Conversations weave links between and among us. When Steve Lobb spoke about his painting, ‘Big Fires’, he evoked dialogue with Altdorfer, about trees, and Bosch or Blake, about the ‘greedy bastards’ spinning on the roundabout while the forest burns. I saw William Morris in the carpet of flames and Hogarth or Gilray in the subject. Artists are always in negotiation with those who came before, those who contributed to forming them.
I also saw today’s painter shaped by and reshaping his past selves, whose traces are in his work at Greenwich Mural Workshop. The clarity of design, the joyous colour and the dissent echoing those hopeful murals that stand for a world where people work together for the common good.
We worked together 30 years ago, when I was an apprentice at GMW, and what I learned from Steve (and from Carol, Rob and Lulu) has illuminated my path, like ‘a good deed in a naughty world’. The internal conversation with all those who’ve shaped my ideas and practice has continued since.
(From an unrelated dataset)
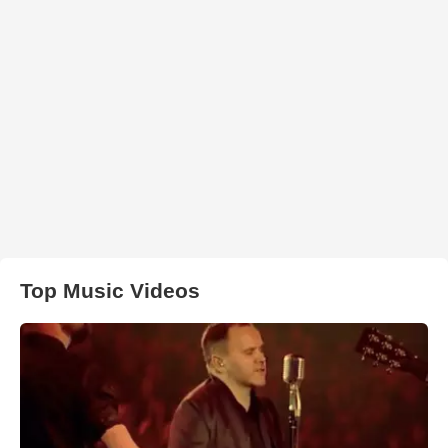
Top Music Videos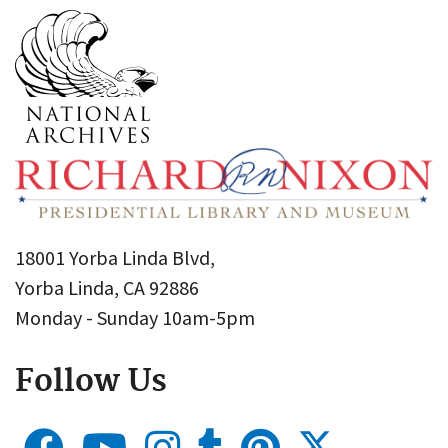
18001 Yorba Linda Blvd,
Yorba Linda, CA 92886
Monday - Sunday 10am-5pm
Follow Us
Death or absence doesn’t prevent it: in their works and in our memories, the influence of others endures. Time passes and experience gathers; I become more conscious of what I owe with age.
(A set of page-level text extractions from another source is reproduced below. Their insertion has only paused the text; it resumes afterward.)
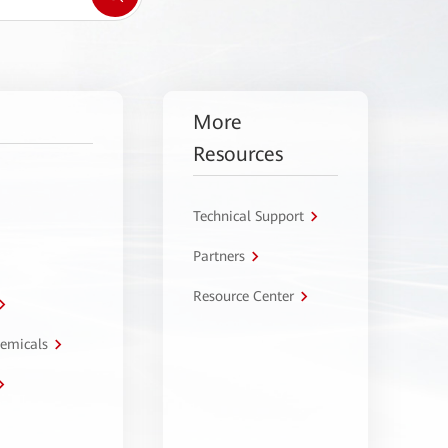
More
Resources
Technical Support
Partners
Resource Center
hemicals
Steve paints, writes and performs (as Emile Sercombe) continuing a journey started many years ago. I remember him talking about the influence of Marc Chagall and Edward Burra on his painting and I see – impossibly – him in their work. Thus do the conversations and connections grow to form the unique intertextuality that makes each consciousness separate and yet not.
Time adds layers and ageing artists can, if they choose, draw on the richest of resources: the conversations of a lifetime, with their peers, with their friends and with themselves.